For starters, among the 173 congressional and legislative seats in California – 53 in the House of Representatives, 80 in the Assembly, and 40 in the state Senate – experts now consider about 34 to be competitive, compared to 16 with current lines. Reapportionment experts consider a district to be “competitive” if its overall party registration ranges between +5 percent Republican and +10 percent Democratic; the spread is largely accounted for by historically higher turnout among GOP voters.

Second, by discounting the place of residence for politicians, the commission crafted a plan that puts 45 office-holders – 32 Democrats and 13 Republicans – in a district with an incumbent of their own party, making their re-election bids more challenging. As a practical matter, the net effect of the new lines is to aid Democrats, who already control 111 of the state’s total of 173 seats, a result due largely to the growth in California’s Latino population.

“They have met their mission,” Eric McGhee, who studies reapportionment for the non-partisan Public Policy Institute of California, said of the commission. “They didn’t consider partisanship and they didn’t consider incumbency.”

McGhee, who prepared an analysis of Santa Barbara districts for The Independent, said the new plan would cause some dramatic shifts in the local political terrain:

• Democratic Representative Lois Capps would face tougher re-election prospects. In her current 23rd district seat, Capps enjoys a 19-point advantage of registered Democrats over Republican voters (47-28 percent); with the new lines, Democrats would have only a 39-35 percent edge. And Latinos, among whom Capps runs well, would represent just 35 percent of the new district’s population, compared to 50 percent now. Ex-Lieutenant Governor Abel Maldonado, a moderate Republican who supported the reapportionment reform, has already declared his intention to challenge Capps.

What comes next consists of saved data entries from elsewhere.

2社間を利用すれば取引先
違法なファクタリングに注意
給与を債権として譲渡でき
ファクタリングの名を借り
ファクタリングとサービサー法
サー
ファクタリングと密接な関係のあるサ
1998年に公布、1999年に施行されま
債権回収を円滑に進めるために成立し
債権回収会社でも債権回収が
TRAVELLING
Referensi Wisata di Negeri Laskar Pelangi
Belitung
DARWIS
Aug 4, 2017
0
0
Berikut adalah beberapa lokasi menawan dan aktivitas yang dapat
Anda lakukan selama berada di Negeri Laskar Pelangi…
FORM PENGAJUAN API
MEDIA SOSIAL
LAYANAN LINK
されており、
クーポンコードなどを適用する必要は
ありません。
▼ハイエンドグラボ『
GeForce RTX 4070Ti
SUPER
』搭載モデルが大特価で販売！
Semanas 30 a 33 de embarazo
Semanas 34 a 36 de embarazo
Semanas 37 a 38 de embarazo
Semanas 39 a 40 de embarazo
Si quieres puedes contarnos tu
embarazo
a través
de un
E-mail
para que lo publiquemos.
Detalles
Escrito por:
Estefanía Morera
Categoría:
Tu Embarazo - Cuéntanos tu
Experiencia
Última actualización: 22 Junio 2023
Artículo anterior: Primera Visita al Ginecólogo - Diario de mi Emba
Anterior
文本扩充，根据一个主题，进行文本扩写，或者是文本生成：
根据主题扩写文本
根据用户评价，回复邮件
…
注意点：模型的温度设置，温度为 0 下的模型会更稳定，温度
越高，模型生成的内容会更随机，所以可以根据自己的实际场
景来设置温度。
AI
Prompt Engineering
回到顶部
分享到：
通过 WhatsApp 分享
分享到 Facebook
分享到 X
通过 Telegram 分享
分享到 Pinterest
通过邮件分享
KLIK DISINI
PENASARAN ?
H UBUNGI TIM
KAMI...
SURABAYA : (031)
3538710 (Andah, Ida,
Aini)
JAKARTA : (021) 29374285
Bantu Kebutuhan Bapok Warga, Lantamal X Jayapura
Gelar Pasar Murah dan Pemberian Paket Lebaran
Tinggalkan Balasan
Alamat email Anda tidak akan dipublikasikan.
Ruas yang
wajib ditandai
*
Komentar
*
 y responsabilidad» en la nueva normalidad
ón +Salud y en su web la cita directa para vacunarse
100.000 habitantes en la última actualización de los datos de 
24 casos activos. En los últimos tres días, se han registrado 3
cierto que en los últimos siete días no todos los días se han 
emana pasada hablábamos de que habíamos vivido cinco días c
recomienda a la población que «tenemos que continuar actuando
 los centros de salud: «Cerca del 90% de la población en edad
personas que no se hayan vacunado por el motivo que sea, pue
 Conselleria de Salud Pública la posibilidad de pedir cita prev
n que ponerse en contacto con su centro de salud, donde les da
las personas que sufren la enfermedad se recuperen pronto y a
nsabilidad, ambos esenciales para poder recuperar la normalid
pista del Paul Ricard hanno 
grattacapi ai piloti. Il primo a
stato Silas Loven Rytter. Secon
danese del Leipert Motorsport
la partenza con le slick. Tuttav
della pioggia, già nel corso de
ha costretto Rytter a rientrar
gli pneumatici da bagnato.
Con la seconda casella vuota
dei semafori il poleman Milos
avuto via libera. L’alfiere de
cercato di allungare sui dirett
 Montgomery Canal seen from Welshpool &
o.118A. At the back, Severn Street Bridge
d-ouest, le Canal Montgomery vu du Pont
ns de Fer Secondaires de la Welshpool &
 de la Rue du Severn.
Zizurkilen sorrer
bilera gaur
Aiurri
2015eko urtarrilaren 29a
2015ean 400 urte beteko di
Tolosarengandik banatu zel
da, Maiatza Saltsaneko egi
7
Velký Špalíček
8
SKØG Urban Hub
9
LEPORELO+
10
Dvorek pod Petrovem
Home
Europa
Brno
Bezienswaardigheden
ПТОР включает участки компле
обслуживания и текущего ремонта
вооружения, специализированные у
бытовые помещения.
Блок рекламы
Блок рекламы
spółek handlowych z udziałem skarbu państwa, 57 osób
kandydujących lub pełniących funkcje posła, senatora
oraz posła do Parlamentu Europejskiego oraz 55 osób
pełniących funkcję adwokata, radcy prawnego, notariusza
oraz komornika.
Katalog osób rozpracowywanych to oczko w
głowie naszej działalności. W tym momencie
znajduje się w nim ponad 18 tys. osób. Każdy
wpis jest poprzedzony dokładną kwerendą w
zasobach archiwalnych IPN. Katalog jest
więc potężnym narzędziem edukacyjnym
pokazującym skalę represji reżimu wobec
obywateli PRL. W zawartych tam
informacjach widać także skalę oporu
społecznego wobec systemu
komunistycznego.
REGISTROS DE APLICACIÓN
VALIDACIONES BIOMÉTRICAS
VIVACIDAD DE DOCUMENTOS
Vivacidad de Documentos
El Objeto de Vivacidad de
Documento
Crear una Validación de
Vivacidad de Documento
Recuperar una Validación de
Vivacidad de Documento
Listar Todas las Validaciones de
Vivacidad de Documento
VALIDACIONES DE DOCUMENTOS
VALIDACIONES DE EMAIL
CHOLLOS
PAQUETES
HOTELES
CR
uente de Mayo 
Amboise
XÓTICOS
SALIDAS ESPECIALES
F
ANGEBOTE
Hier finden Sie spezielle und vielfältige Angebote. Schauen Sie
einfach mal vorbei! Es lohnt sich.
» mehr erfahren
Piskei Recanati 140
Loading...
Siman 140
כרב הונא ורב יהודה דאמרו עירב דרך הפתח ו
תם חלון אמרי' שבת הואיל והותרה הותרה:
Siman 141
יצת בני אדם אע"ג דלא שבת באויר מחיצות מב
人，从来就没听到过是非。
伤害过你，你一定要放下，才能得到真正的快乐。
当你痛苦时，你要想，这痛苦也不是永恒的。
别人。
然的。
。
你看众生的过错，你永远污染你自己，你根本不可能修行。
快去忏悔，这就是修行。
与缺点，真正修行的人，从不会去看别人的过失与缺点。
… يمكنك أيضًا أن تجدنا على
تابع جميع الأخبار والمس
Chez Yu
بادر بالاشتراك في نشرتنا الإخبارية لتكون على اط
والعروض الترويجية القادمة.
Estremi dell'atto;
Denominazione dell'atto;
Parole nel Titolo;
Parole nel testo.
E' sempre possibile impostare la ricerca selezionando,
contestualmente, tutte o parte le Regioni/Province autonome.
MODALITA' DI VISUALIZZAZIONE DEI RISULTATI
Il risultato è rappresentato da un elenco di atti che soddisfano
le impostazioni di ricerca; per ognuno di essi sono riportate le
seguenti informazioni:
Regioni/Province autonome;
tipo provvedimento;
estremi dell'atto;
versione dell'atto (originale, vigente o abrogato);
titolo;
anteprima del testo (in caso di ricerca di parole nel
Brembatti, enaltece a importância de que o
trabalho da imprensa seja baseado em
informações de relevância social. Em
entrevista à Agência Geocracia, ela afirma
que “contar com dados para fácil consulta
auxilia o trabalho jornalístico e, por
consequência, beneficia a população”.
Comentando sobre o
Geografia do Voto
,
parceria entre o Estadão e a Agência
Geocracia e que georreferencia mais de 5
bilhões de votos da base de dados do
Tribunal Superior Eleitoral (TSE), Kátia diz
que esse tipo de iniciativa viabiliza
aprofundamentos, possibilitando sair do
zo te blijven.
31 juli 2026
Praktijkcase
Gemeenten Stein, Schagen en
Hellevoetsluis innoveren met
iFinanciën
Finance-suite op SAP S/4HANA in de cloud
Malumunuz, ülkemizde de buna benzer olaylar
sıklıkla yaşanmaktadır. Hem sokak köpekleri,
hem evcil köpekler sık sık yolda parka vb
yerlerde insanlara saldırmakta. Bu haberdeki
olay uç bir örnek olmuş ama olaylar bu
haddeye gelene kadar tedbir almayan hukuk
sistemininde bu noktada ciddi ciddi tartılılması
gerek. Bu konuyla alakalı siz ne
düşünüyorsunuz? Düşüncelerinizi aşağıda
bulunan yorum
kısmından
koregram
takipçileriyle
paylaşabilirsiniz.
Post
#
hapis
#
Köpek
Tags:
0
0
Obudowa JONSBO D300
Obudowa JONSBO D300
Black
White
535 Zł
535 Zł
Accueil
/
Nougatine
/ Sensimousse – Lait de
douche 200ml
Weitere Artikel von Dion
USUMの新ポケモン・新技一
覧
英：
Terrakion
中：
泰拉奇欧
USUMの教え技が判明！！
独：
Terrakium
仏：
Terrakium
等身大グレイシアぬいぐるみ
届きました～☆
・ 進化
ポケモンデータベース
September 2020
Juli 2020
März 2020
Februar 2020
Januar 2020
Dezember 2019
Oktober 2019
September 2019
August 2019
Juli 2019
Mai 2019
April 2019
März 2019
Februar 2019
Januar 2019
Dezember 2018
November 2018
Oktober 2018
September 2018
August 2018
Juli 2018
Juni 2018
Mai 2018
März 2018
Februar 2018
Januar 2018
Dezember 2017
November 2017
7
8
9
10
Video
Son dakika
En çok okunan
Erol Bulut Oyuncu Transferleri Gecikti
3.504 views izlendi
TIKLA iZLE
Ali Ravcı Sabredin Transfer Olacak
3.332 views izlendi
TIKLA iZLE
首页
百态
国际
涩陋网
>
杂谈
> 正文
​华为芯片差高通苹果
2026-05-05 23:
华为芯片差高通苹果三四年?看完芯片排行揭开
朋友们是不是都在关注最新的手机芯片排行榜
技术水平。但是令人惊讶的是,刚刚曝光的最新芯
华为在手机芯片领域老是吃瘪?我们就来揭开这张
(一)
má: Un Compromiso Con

• Republican State Senator Tony Strickland, who beat Democrat Hannah Beth Jackson by less than 1,000 votes in 2008, could struggle to keep his seat, according to the PPIC analysis. Strickland barely won in a competitive district with an equal number – 38-38 percent – of GOP and Democratic registered voters; the new lines would hand Democrats an eight-point advantage – 42-34 percent –while increasing the Latino share of the population from 27 to 41 percent.

• Democratic Assemblymember Das Williams would undergo the least amount of change in his proposed new district. He now benefits from a 43-25 percent gap between Democrat and Republican registered voters, which is forecast to increase slightly, to 47-28 percent. The percentage of Latinos, who overwhelming tilt Democratic, would increase slightly in the new district, from 40 to 44 percent.